Optimal radial basis for density-based atomic representations
This work addresses the challenge of designing efficient atomic representations for materials science and chemistry, offering an incremental improvement over heuristic basis optimization methods.
The authors tackled the problem of optimizing the basis set for atomic-scale machine learning representations by proposing an unsupervised method to determine the most compact basis relevant to a dataset, which improves accuracy and computational efficiency, especially for high-body order correlations, as demonstrated on molecular and condensed-phase models.
The input of almost every machine learning algorithm targeting the properties of matter at the atomic scale involves a transformation of the list of Cartesian atomic coordinates into a more symmetric representation.
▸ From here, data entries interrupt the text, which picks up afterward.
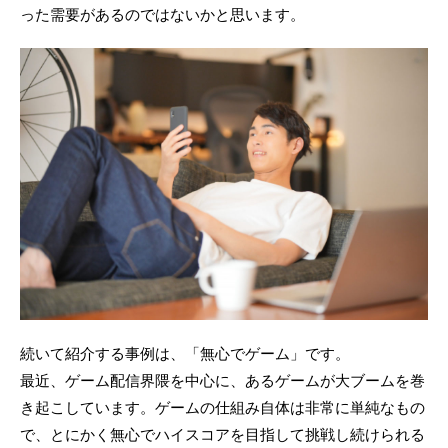
った需要があるのではないかと思います。
続いて紹介する事例は、「無心でゲーム」です。
最近、ゲーム配信界隈を中心に、あるゲームが大ブームを巻
き起こしています。ゲームの仕組み自体は非常に単純なもの
で、とにかく無心でハイスコアを目指して挑戦し続けられる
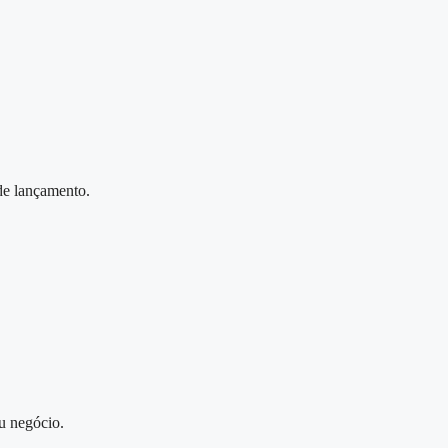
 de lançamento.
u negócio.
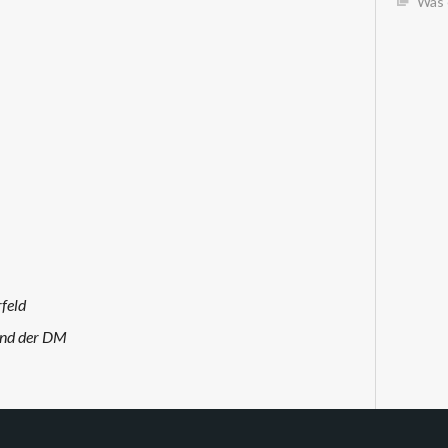
Was 
feld
end der DM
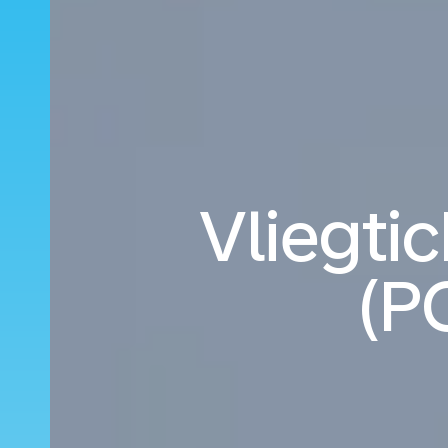
Vliegtic
(P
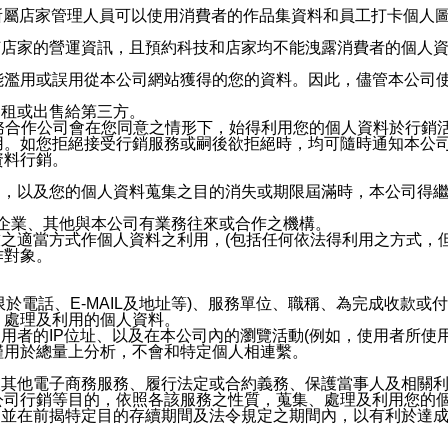
供所屬店家管理人員可以使用消費者的作品集資料和員工打卡個人圖像
何店家的營運資訊，且預約科技和店家均不能洩露消費者的個人
能濫用或誤用從本公司網站獲得的您的資料。因此，儘管本公司
出租或出售給第三方。
業務合作公司會在您同意之情形下，始得利用您的個人資料於行銷
用。如您拒絕接受行銷服務或嗣後欲拒絕時，均可隨時通知本公
資料行銷。
內，以及您的個人資料蒐集之目的消失或期限屆滿時，本公司得
係企業、其他與本公司有業務往來或合作之機構。
技之適當方式作個人資料之利用，(包括任何依法得利用之方式，
作對象。
限於電話、E-MAIL及地址等)、服務單位、職稱、為完成收款
、處理及利用的個人資料。
使用者的IP位址、以及在本公司內的瀏覽活動(例如，使用者所使
僅用於總量上分析，不會和特定個人相連繫。
及其他電子商務服務、履行法定或合約義務、保護當事人及相關
公司行銷等目的，依照各該服務之性質，蒐集、處理及利用您的
，並在前揭特定目的存續期間及法令規定之期間內，以有利於達成
。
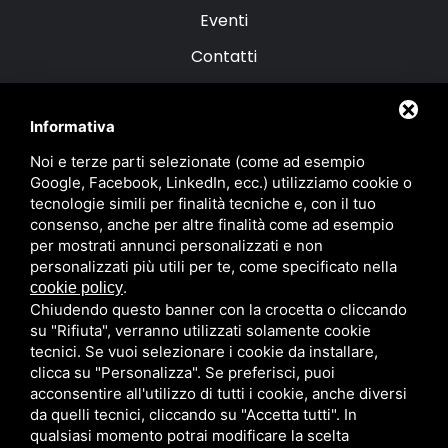
Eventi
Contatti
Le nostre proposte
Informativa
Menu Bistrot
Noi e terze parti selezionate (come ad esempio
Google, Facebook, LinkedIn, ecc.) utilizziamo cookie o
Menu alla Carta
tecnologie simili per finalità tecniche e, con il tuo
consenso, anche per altre finalità come ad esempio
La Cantina
per mostrati annunci personalizzati e non
personalizzati più utili per te, come specificato nella
.
cookie policy
Chiudendo questo banner con la crocetta o cliccando
su "Rifiuta", verranno utilizzati solamente cookie
tecnici. Se vuoi selezionare i cookie da installare,
clicca su "Personalizza". Se preferisci, puoi
Privacy
|
Sitemap
Questo sito è protetto da Google
acconsentire all'utilizzo di tutti i cookie, anche diversi
reCAPTCHA v3,
Privacy Policy
e
Terms of Service
di Google.
da quelli tecnici, cliccando su "Accetta tutti". In
qualsiasi momento potrai modificare la scelta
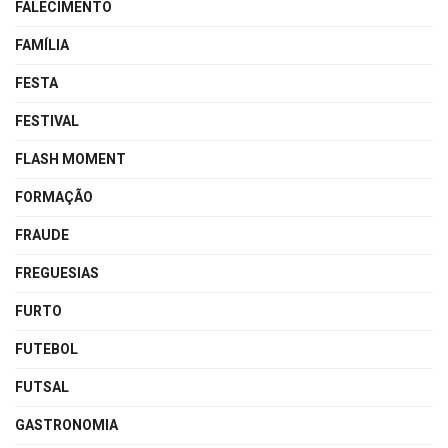
FALECIMENTO
FAMÍLIA
FESTA
FESTIVAL
FLASH MOMENT
FORMAÇÃO
FRAUDE
FREGUESIAS
FURTO
FUTEBOL
FUTSAL
GASTRONOMIA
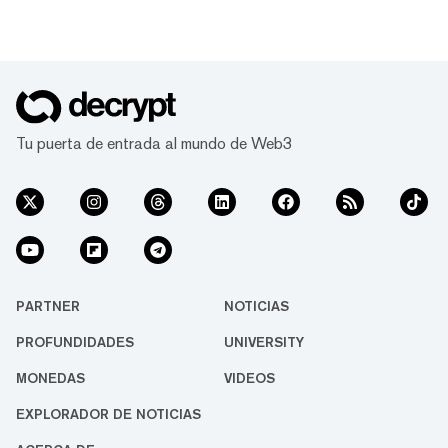
Tu puerta de entrada al mundo de Web3
PARTNER
NOTICIAS
PROFUNDIDADES
UNIVERSITY
MONEDAS
VIDEOS
EXPLORADOR DE NOTICIAS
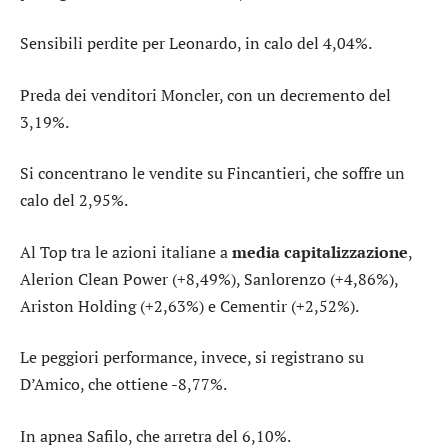
Sensibili perdite per
Leonardo
, in calo del 4,04%.
Preda dei venditori
Moncler
, con un decremento del
3,19%.
Si concentrano le vendite su
Fincantieri
, che soffre un
calo del 2,95%.
Al Top tra le azioni italiane a
media capitalizzazione
,
Alerion Clean Power
(+8,49%),
Sanlorenzo
(+4,86%),
Ariston Holding
(+2,63%) e
Cementir
(+2,52%).
Le peggiori performance, invece, si registrano su
D’Amico
, che ottiene -8,77%.
In apnea
Safilo
, che arretra del 6,10%.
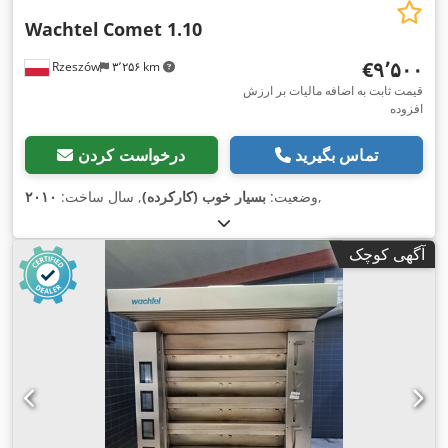
Wachtel
Comet 1.10
‎€۹٬۵۰۰
Rzeszów
۳٬۲۵۶ km
قیمت ثابت به اضافه مالیات بر ارزش
افزوده
تماس بگیرید
درخواست کردن
,
وضعیت:
بسیار خوب (کارکرده)
, سال ساخت:
۲۰۱۰
آگهی کوچک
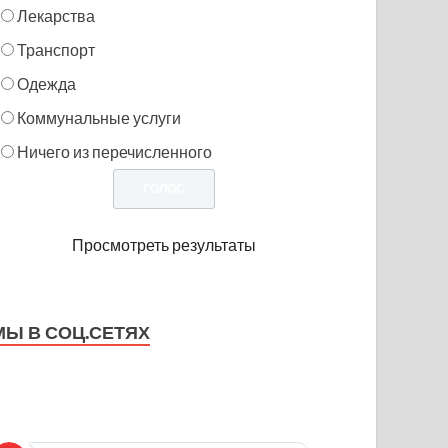
Лекарства
Транспорт
Одежда
Коммунальные услуги
Ничего из перечисленного
Просмотреть результаты
МЫ В СОЦ.СЕТЯХ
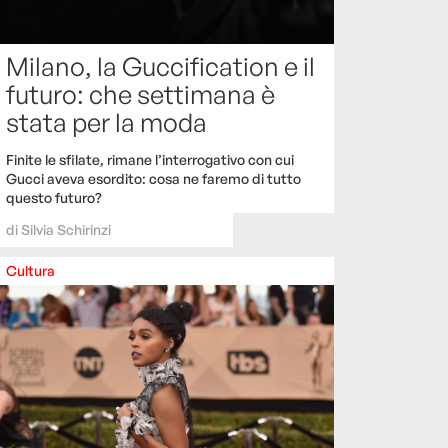
Milano, la Guccification e il
futuro: che settimana è
stata per la moda
Finite le sfilate, rimane l’interrogativo con cui
Gucci aveva esordito: cosa ne faremo di tutto
questo futuro?
di
Silvia Schirinzi
Cultura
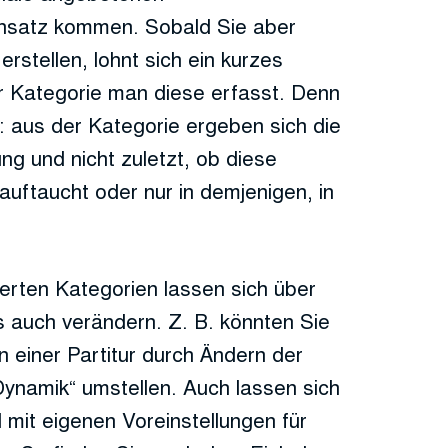
nsatz kommen. Sobald Sie aber
stellen, lohnt sich ein kurzes
r Kategorie man diese erfasst. Denn
t: aus der Kategorie ergeben sich die
ng und nicht zuletzt, ob diese
uftaucht oder nur in demjenigen, in
ierten Kategorien lassen sich über
 auch verändern. Z. B. könnten Sie
 einer Partitur durch Ändern der
Dynamik“ umstellen. Auch lassen sich
 mit eigenen Voreinstellungen für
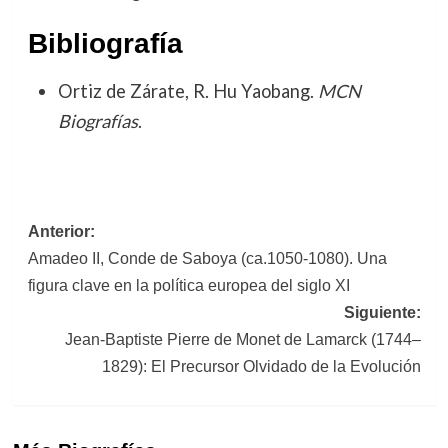
Bibliografía
Ortiz de Zárate, R. Hu Yaobang.
MCN
Biografías
.
Navegación
Anterior:
Amadeo II, Conde de Saboya (ca.1050-1080). Una
de
figura clave en la política europea del siglo XI
entradas
Siguiente:
Jean-Baptiste Pierre de Monet de Lamarck (1744–
1829): El Precursor Olvidado de la Evolución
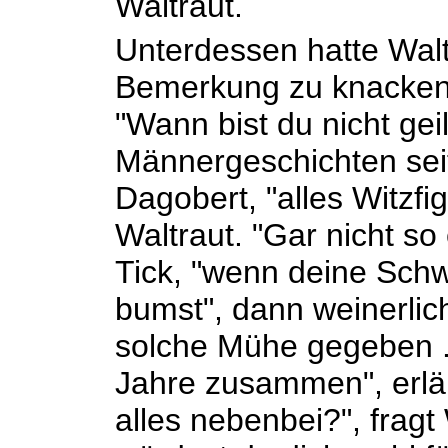
Waltraut.
Unterdessen hatte Walt
Bemerkung zu knacken
"Wann bist du nicht geil
Männergeschichten seit
Dagobert, "alles Witzfig
Waltraut. "Gar nicht so 
Tick, "wenn deine Sch
bumst", dann weinerlic
solche Mühe gegeben ..
Jahre zusammen", erläut
alles nebenbei?", fragt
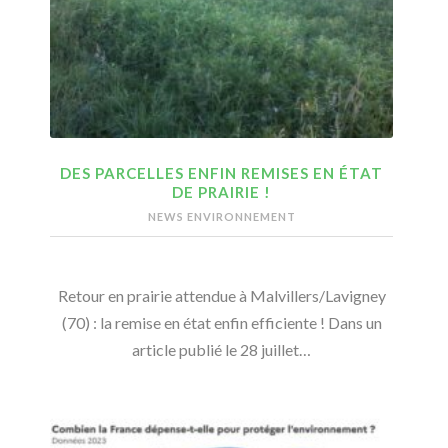
DES PARCELLES ENFIN REMISES EN ÉTAT
DE PRAIRIE !
NEWS ENVIRONNEMENT
Retour en prairie attendue à Malvillers/Lavigney
(70) : la remise en état enfin efficiente ! Dans un
article publié le 28 juillet…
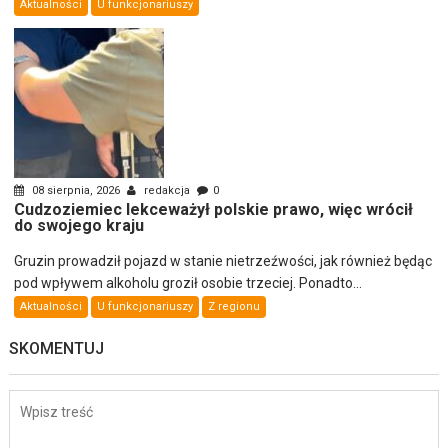
Aktualności
U funkcjonariuszy
08 sierpnia, 2026
redakcja
0
Cudzoziemiec lekceważył polskie prawo, więc wrócił
do swojego kraju
Gruzin prowadził pojazd w stanie nietrzeźwości, jak również będąc
pod wpływem alkoholu groził osobie trzeciej. Ponadto...
Aktualności
U funkcjonariuszy
Z regionu
SKOMENTUJ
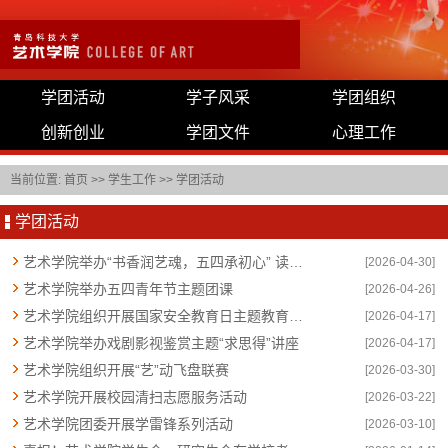
学团活动
学子风采
学团组织
创新创业
学团文件
心理工作
当前位置:
首页
>>
学生工作
>>
学团活动
学团活动
艺术学院举办“书香润艺魂，五四承初心” 读书分享会
[2026-04-30]
艺术学院举办五四青年节主题团课
[2026-04-26]
艺术学院组织开展国家安全教育日主题教育活动
[2026-04-17]
艺术学院举办戏剧影视鉴赏主题“求思得”讲座
[2026-04-17]
艺术学院组织开展“艺”动飞盘联赛
[2026-03-30]
艺术学院开展校园清扫志愿服务活动
[2026-03-22]
艺术学院团委开展学雷锋系列活动
[2026-03-10]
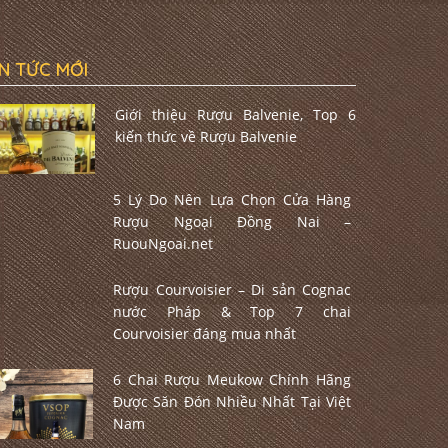
IN TỨC MỚI
Giới thiệu Rượu Balvenie, Top 6
kiến thức về Rượu Balvenie
5 Lý Do Nên Lựa Chọn Cửa Hàng
Rượu Ngoại Đồng Nai –
RuouNgoai.net
Rượu Courvoisier – Di sản Cognac
nước Pháp & Top 7 chai
Courvoisier đáng mua nhất
6 Chai Rượu Meukow Chính Hãng
Được Săn Đón Nhiều Nhất Tại Việt
Nam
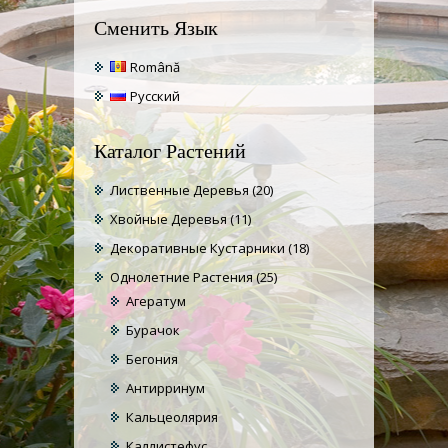
Сменить Язык
Română
Русский
Каталог Растений
Лиственные Деревья
(20)
Хвойные Деревья
(11)
Декоративные Кустарники
(18)
Однолетние Растения
(25)
Агератум
Бурачок
Бегония
Антирринум
Кальцеолярия
Каллистефус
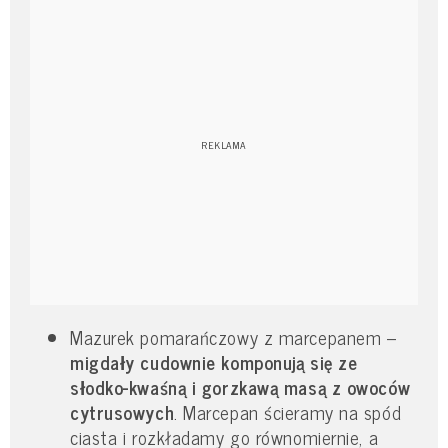
Mazurek pomarańczowy z marcepanem –
migdały cudownie komponują się ze
słodko-kwaśną i gorzkawą masą z owoców
cytrusowych
. Marcepan ścieramy na spód
ciasta i rozkładamy go równomiernie, a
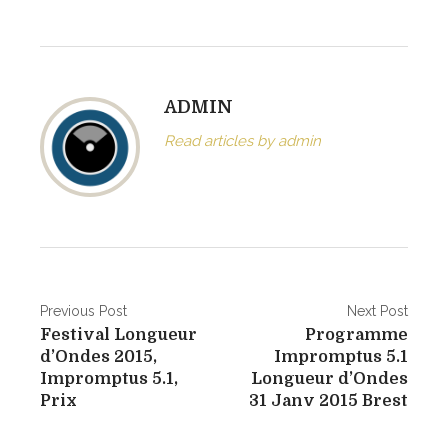
t
a
i
r
ADMIN
e
«
Read articles by admin
1
6
s
e
p
N
Previous Post
Next Post
t
Festival Longueur
Programme
e
a
d’Ondes 2015,
Impromptus 5.1
m
v
Impromptus 5.1,
Longueur d’Ondes
b
Prix
31 Janv 2015 Brest
i
r
e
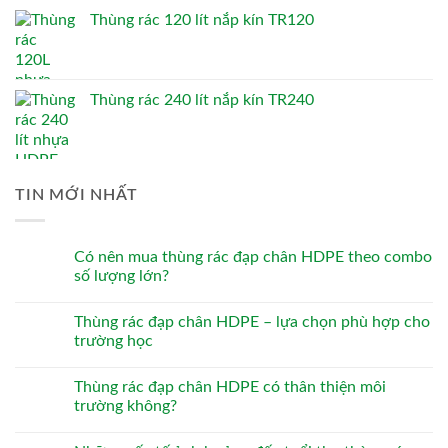
Thùng rác 120 lít nắp kín TR120
Thùng rác 240 lít nắp kín TR240
TIN MỚI NHẤT
Có nên mua thùng rác đạp chân HDPE theo combo
số lượng lớn?
Thùng rác đạp chân HDPE – lựa chọn phù hợp cho
trường học
Thùng rác đạp chân HDPE có thân thiện môi
trường không?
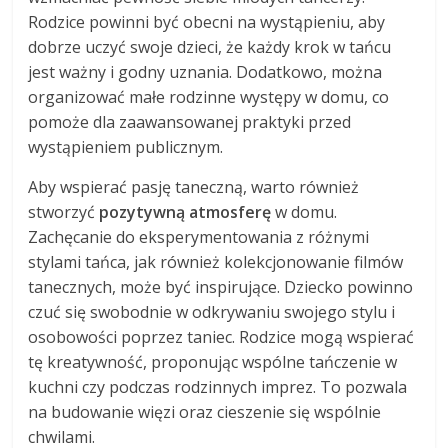
Rodzice powinni być obecni na wystąpieniu, aby
dobrze uczyć swoje dzieci, że każdy krok w tańcu
jest ważny i godny uznania. Dodatkowo, można
organizować małe rodzinne występy w domu, co
pomoże dla zaawansowanej praktyki przed
wystąpieniem publicznym.
Aby wspierać pasję taneczną, warto również
stworzyć
pozytywną atmosferę
w domu.
Zachęcanie do eksperymentowania z różnymi
stylami tańca, jak również kolekcjonowanie filmów
tanecznych, może być inspirujące. Dziecko powinno
czuć się swobodnie w odkrywaniu swojego stylu i
osobowości poprzez taniec. Rodzice mogą wspierać
tę kreatywność, proponując wspólne tańczenie w
kuchni czy podczas rodzinnych imprez. To pozwala
na budowanie więzi oraz cieszenie się wspólnie
chwilami.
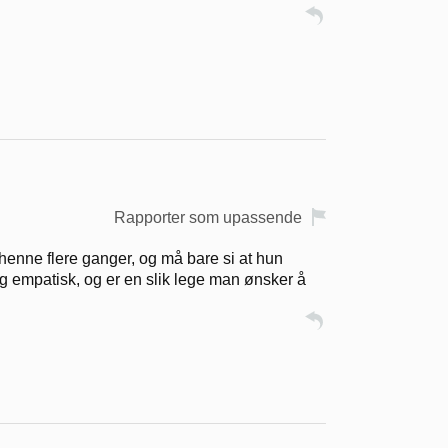
Rapporter som upassende
enne flere ganger, og må bare si at hun
 empatisk, og er en slik lege man ønsker å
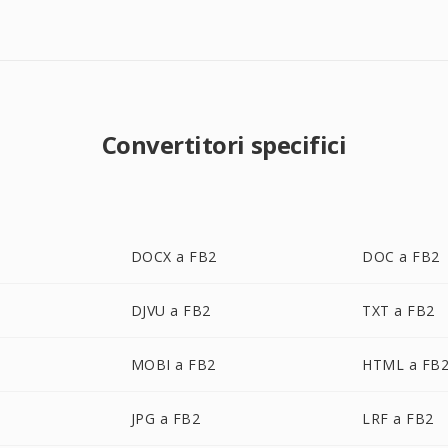
Convertitori specifici
DOCX a FB2
DOC a FB2
DJVU a FB2
TXT a FB2
MOBI a FB2
HTML a FB
JPG a FB2
LRF a FB2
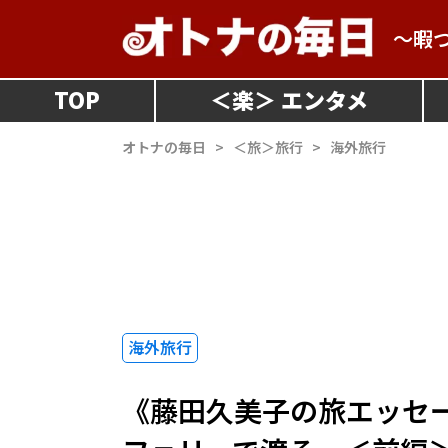
～暇
TOP
＜
楽
＞
オトナの毎日
>
＜旅＞旅行
>
海外旅行
海外旅行
《藤田久美子の旅エッセ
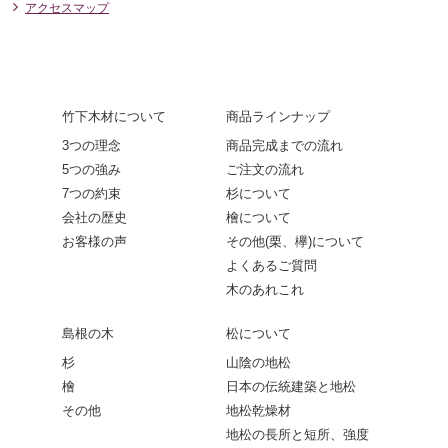
アクセスマップ
竹下木材について
商品ラインナップ
3つの理念
商品完成までの流れ
5つの強み
ご注文の流れ
7つの約束
杉について
会社の歴史
檜について
お客様の声
その他(栗、欅)について
よくあるご質問
木のあれこれ
島根の木
松について
杉
山陰の地松
檜
日本の伝統建築と地松
その他
地松乾燥材
地松の長所と短所、強度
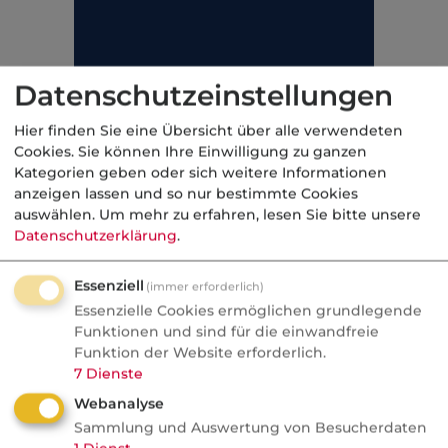
Datenschutzeinstellungen
Hier finden Sie eine Übersicht über alle verwendeten
Cookies. Sie können Ihre Einwilligung zu ganzen
Kategorien geben oder sich weitere Informationen
anzeigen lassen und so nur bestimmte Cookies
auswählen.
Um mehr zu erfahren, lesen Sie bitte unsere
Datenschutzerklärung
.
Essenziell
(immer erforderlich)
Essenzielle Cookies ermöglichen grundlegende
Funktionen und sind für die einwandfreie
Funktion der Website erforderlich.
7
Dienste
Webanalyse
Sammlung und Auswertung von Besucherdaten
Kategorie:
Fachbegriffe allgemein
1
Dienst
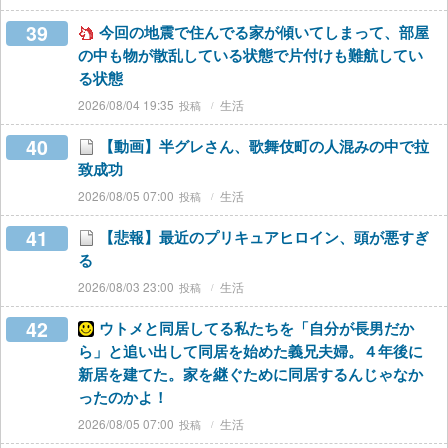
39
今回の地震で住んでる家が傾いてしまって、部屋
の中も物が散乱している状態で片付けも難航してい
る状態
2026/08/04 19:35
生活
40
【動画】半グレさん、歌舞伎町の人混みの中で拉
致成功
2026/08/05 07:00
生活
41
【悲報】最近のプリキュアヒロイン、頭が悪すぎ
る
2026/08/03 23:00
生活
42
ウトメと同居してる私たちを「自分が長男だか
ら」と追い出して同居を始めた義兄夫婦。４年後に
新居を建てた。家を継ぐために同居するんじゃなか
ったのかよ！
2026/08/05 07:00
生活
Many of the most popular representations can be seen as an expansion of the symmetrized correlations of the atom density, and differ mainly by the choice of basis. Considerable effort has been dedicated to the optimization of the basis set, typically driven by heuristic considerations on the behavior of the regression target. Here we take a different, unsupervised viewpoint, aiming to determine the basis that encodes in the most compact way possible the structural information that is relevant for the dataset at hand. For each training dataset and number of basis functions, one can determine a unique basis that is optimal in this sense, and can be computed at no additional cost with respect to the primitive basis by approximating it with splines. We demonstrate that this construction yields representations that are accurate and computationally efficient, particularly when constructing representations that correspond to high-body order correlations. We present examples that involve both molecular and condensed-phase machine-learning models.